“The secret to success is hospitality,” said the tall, attractive woman wearing a black felt hat with an enormously large, undulating rim. “What a pity everyone texts and no-one converses anymore.”
We were walking, in unfriendly, damp, drizzly November weather, along the Körút, the avenue that rings Budapest’s city center east of the Danube.
Our group, dedicated to coffee-house history in the Austro-Hungarian Monarchy, had gathered in front of the old Britannia hotel (now called Radisson Béke) where we briefly reminisced about the exquisite, elegant Zsolnay porcelain dishes in use at the hotel’s Cafe in its heyday during the early twentieth century.
Our guide – her name was Gabriella but she asked us to call her Gabri NOT Gabi – then told us about the defunct Abazzia and the Savoy Coffee Houses (frequented by journalists and politicians) as we walked toward the Művész Coffee House, (the gathering place of opera singers, musicians and theatre and film actors).
We took refuge from the rain in the Művész and were treated to excellent coffee and delicious patisseries. Apparently, Anthony Hopkins loves the “Punch” Tort it offers its patrons.
This venue is the ideal illustration of WHY NOBODY CONVERSES ANYMORE. (Nowadays, the new style Retro coffee houses and the so-called “in” restaurants, decorated with a lack of elegance and furnished with space-saving in mind, are simply too noisy and crammed.)
Contrast this with what you can see from the picture above.

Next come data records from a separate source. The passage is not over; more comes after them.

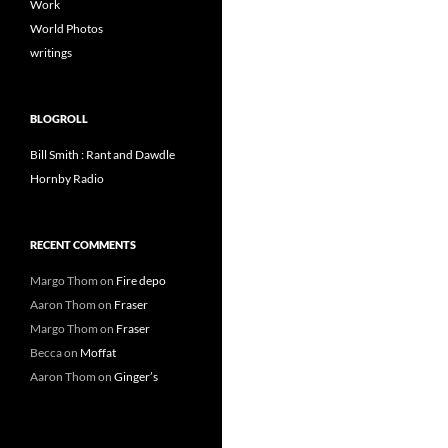
Work
World Photos
writings
BLOGROLL
Bill Smith : Rant and Dawdle
Hornby Radio
RECENT COMMENTS
Margo Thom
on
Fire depo
Aaron Thom
on
Fraser
Margo Thom
on
Fraser
Becca
on
Moffat
Aaron Thom
on
Ginger’s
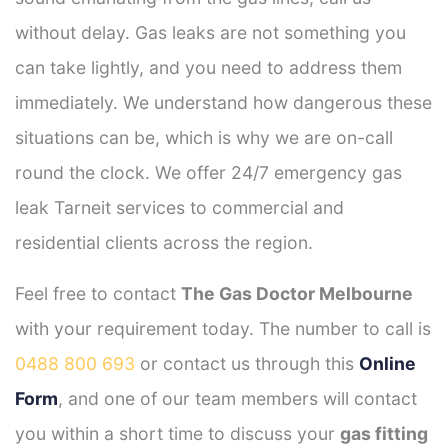
without delay. Gas leaks are not something you
can take lightly, and you need to address them
immediately. We understand how dangerous these
situations can be, which is why we are on-call
round the clock. We offer 24/7 emergency gas
leak Tarneit services to commercial and
residential clients across the region.
Feel free to contact
The Gas Doctor Melbourne
with your requirement today. The number to call is
0488 800 693
or contact us through this
Online
Form
, and one of our team members will contact
you within a short time to discuss your
gas fitting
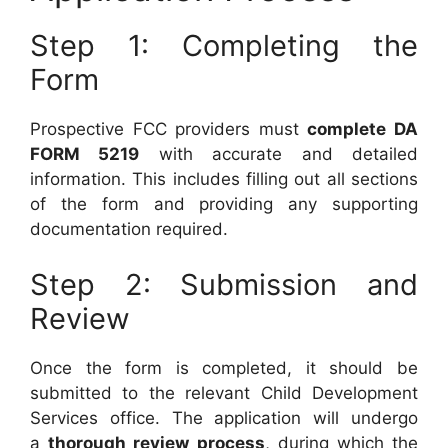
Step 1: Completing the
Form
Prospective FCC providers must
complete DA
FORM 5219
with accurate and detailed
information. This includes filling out all sections
of the form and providing any supporting
documentation required.
Step 2: Submission and
Review
Once the form is completed, it should be
submitted to the relevant Child Development
Services office. The application will undergo
a
thorough review process
, during which the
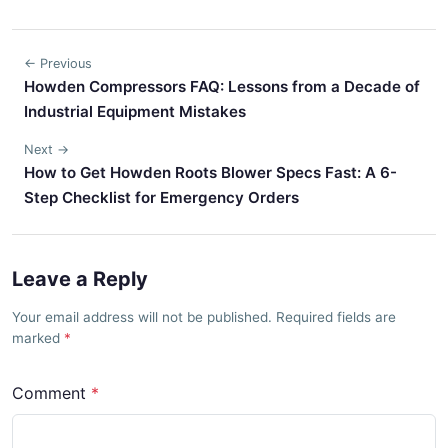
← Previous
Howden Compressors FAQ: Lessons from a Decade of
Industrial Equipment Mistakes
Next →
How to Get Howden Roots Blower Specs Fast: A 6-
Step Checklist for Emergency Orders
Leave a Reply
Your email address will not be published. Required fields are
marked
Comment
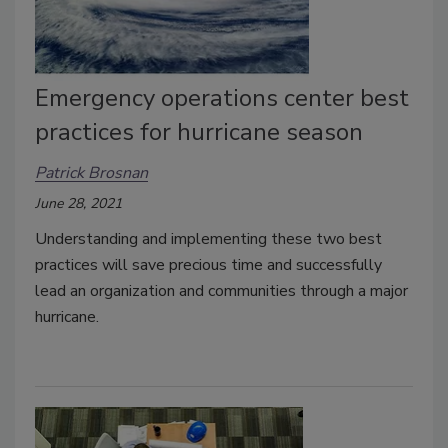
Emergency operations center best
practices for hurricane season
Patrick Brosnan
June 28, 2021
Understanding and implementing these two best
practices will save precious time and successfully
lead an organization and communities through a major
hurricane.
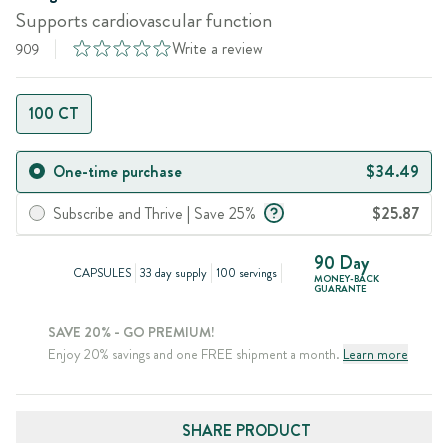
Supports cardiovascular function
Write a review
909
100 CT
One-time purchase
$34.49
Subscribe and Thrive | Save 25%
$25.87
90 Day
CAPSULES
33 day supply
100 servings
MONEY-BACK
GUARANTE
SAVE 20% - GO PREMIUM!
Enjoy 20% savings and one FREE shipment a month.
Learn more
SHARE PRODUCT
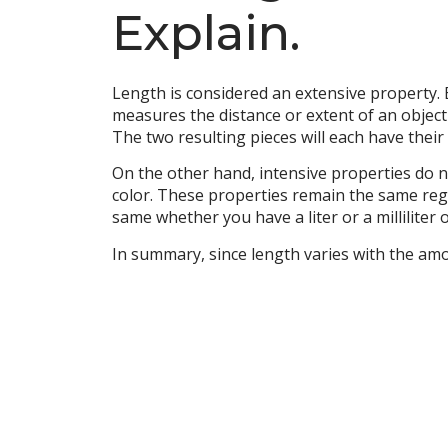
Explain.
Length is considered an extensive property. 
measures the distance or extent of an object i
The two resulting pieces will each have their
On the other hand, intensive properties do n
color. These properties remain the same rega
same whether you have a liter or a milliliter 
In summary, since length varies with the amou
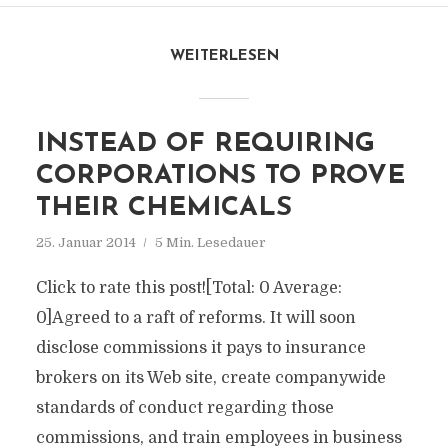
WEITERLESEN
INSTEAD OF REQUIRING
CORPORATIONS TO PROVE
THEIR CHEMICALS
25. Januar 2014
5 Min. Lesedauer
Click to rate this post![Total: 0 Average:
0]Agreed to a raft of reforms. It will soon
disclose commissions it pays to insurance
brokers on its Web site, create companywide
standards of conduct regarding those
commissions, and train employees in business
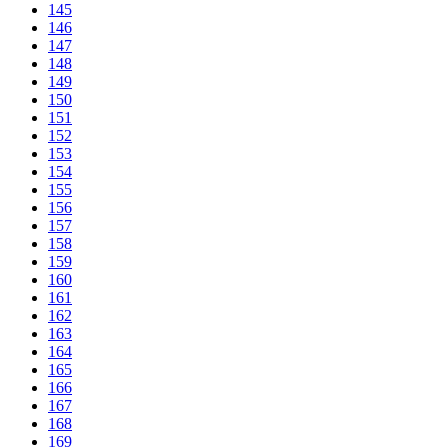
145
146
147
148
149
150
151
152
153
154
155
156
157
158
159
160
161
162
163
164
165
166
167
168
169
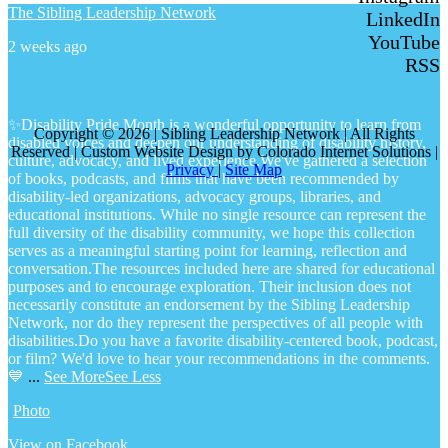
The Sibling Leadership Network
LinkedIn
YouTube
2 weeks ago
RSS
✨Disability Pride Month is a wonderful opportunity to learn from
Copyright © 2026 | Sibling Leadership Network | All Rights
disabled voices and deepen our understanding of disability history,
Reserved | Custom Website Design by Colorado Internet Solutions |
culture, advocacy, and lived experience.
We've gathered a selection
Privacy
|
Site Map
of books, podcasts, and films that have been recommended by
disability-led organizations, advocacy groups, libraries, and
educational institutions. While no single resource can represent the
full diversity of the disability community, we hope this collection
serves as a meaningful starting point for learning, reflection and
conversation.
The resources included here are shared for educational
purposes and to encourage exploration. Their inclusion does not
necessarily constitute an endorsement by the Sibling Leadership
Network, nor do they represent the perspectives of all people with
disabilities.
Do you have a favorite disability-centered book, podcast,
or film? We'd love to hear your recommendations in the comments.
💙
...
See More
See Less
Photo
View on Facebook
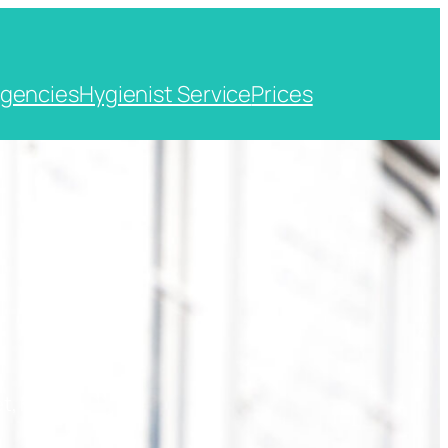
gencies
Hygienist Service
Prices
t, Kent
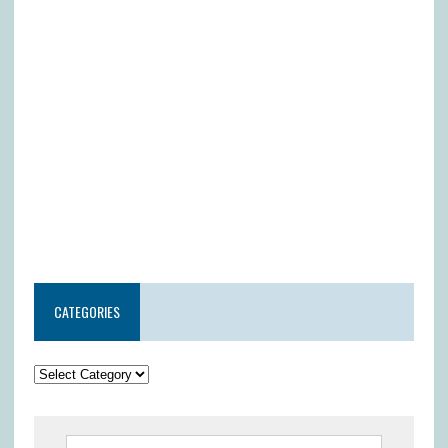
CATEGORIES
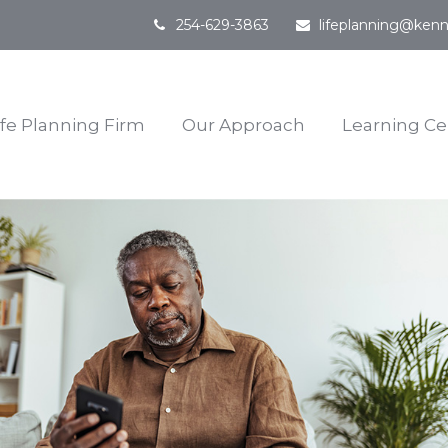
254-629-3863
lifeplanning@kenn
ife Planning Firm
Our Approach
Learning Ce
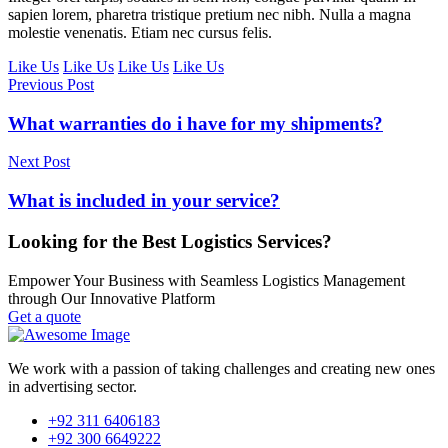
sapien lorem, pharetra tristique pretium nec nibh. Nulla a magna
molestie venenatis. Etiam nec cursus felis.
Like Us
Like Us
Like Us
Like Us
Previous Post
What warranties do i have for my shipments?
Next Post
What is included in your service?
Looking for the Best Logistics Services?
Empower Your Business with Seamless Logistics Management
through Our Innovative Platform
Get a quote
We work with a passion of taking challenges and creating new ones
in advertising sector.
+92 311 6406183
+92 300 6649222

The classical coffee house of yore (and there still are about a dozen operating in Budapest) was furnished as if it were the luxurious living room of a middle-class home. People sat in comfortable armchairs at reasonably-spaced tables where attentive, well-trained waiters looked after them in stylish comme il faut while their patrons conversed in subdued tones. Contrary to the situation today, nobody could – or, wanted to – hear what was being talked about at the adjacent table.
Conversation was the essence of social activity. That is why each popular coffee house quickly developed its own type of clientele. People met their like-minded friends and colleagues at their favorite venue regularly and often, not only to talk, but also to read the daily papers, exchange views and keep abreast of what was happening in their community, and, also more widely, in the world.
And, surprise, surprise, everyone who was anyone, actually took the trouble to read the daily newspapers which were provided by the coffee houses mounted on ingenious, hand-held, bamboo reading racks.
Those days are gone,
Alas, as the French say, tout passe, tout lasse, tout casse et tout se remplace. Everything passes, everything wears out, everything breaks and everything gets replaced. The Romans, of course, try to console us with tempora mutantur, nos et mutamur in illis (times change, and we change with them), but I find this to be of little consolation.
From the Művész we drifted to the Astoria, a coffee house located in the eponymously named hotel that served as the Gestapo’s Budapest headquarters during World War Two. Our tour ended at the New York (refuge of newspaper editors, journalists, poets and writers).
So, that rainy November day, we were privileged to have learned about six popular “classic” coffee houses, but, unfortunately, we did not have time to visit the Central Kávéház where the famous Flodni, the “four-act pastry”, (a traditional Hungarian Jewish confection with fillings of poppy, walnut, apple, and plum jam, separated by five layers of sweet pastry) had been invented – or, at least, perfected… supposedly.